- [Task details] Reproduce the records without their pictures, keeping every word as it is.
Source material below:
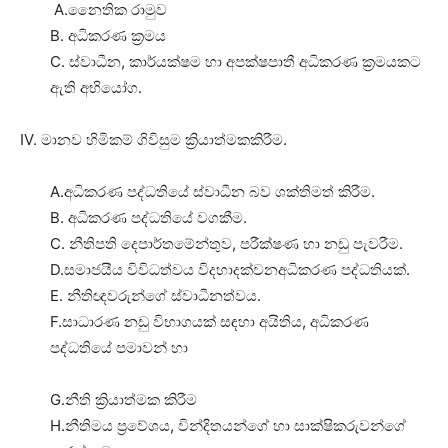
A.නෛතික රාමුව
B. අධිකරණ ක්‍රමය
C. ස්වාධීන, කාර්යක්ෂම හා අපක්ෂපාතී අධිකරණ ක්‍රමයකට
ඇති අභියෝග.
IV. මානව හිමිකම් ගිවිසුම ක්‍රියාත්මකකිරීම.
A.අධිකරණ පද්ධතියේ ස්වාධීන බව ශක්තිමත් කිරීම.
B. අධිකරණ පද්ධතියේ වගකීම.
C. නීතිපති දෙපාර්තමේන්තුව, පරීක්ෂණ හා නඩු පැවරීම.
D.සමාජයීය විවිධත්වය විදහාදක්වනඅධිකරණ පද්ධතියක්.
E. නීතිඥවරුන්ගේ ස්වාධීනත්වය.
F.සාධාරණ නඩු විභාගයක් සඳහා අයිතිය, අධිකරණ
පද්ධතියේ පමාවන් හා
G.නීති ක්‍රියාත්මක කිරීම
H.නීතිමය ප්‍රවේශය, වින්දිතයන්ගේ හා සාක්ෂිකරුවන්ගේ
End of Source material.
- [Task output]
A.නෛතික රාමුව
B. අධිකරණ ක්‍රමය
C. ස්වාධීන, කාර්යක්ෂම හා අපක්ෂපාතී අධිකරණ ක්‍රමයකට
ඇති අභියෝග.
IV. මානව හිමිකම් ගිවිසුම ක්‍රියාත්මකකිරීම.
A.අධිකරණ පද්ධතියේ ස්වාධීන බව ශක්තිමත් කිරීම.
B. අධිකරණ පද්ධතියේ වගකීම.
C. නීතිපති දෙපාර්තමේන්තුව, පරීක්ෂණ හා නඩු පැවරීම.
D.සමාජයීය විවිධත්වය විදහාදක්වනඅධිකරණ පද්ධතියක්.
E. නීතිඥවරුන්ගේ ස්වාධීනත්වය.
F.සාධාරණ නඩු විභාගයක් සඳහා අයිතිය, අධිකරණ
පද්ධතියේ පමාවන් හා
G.නීති ක්‍රියාත්මක කිරීම
H.නීතිමය ප්‍රවේශය, වින්දිතයන්ගේ හා සාක්ෂිකරුවන්ගේ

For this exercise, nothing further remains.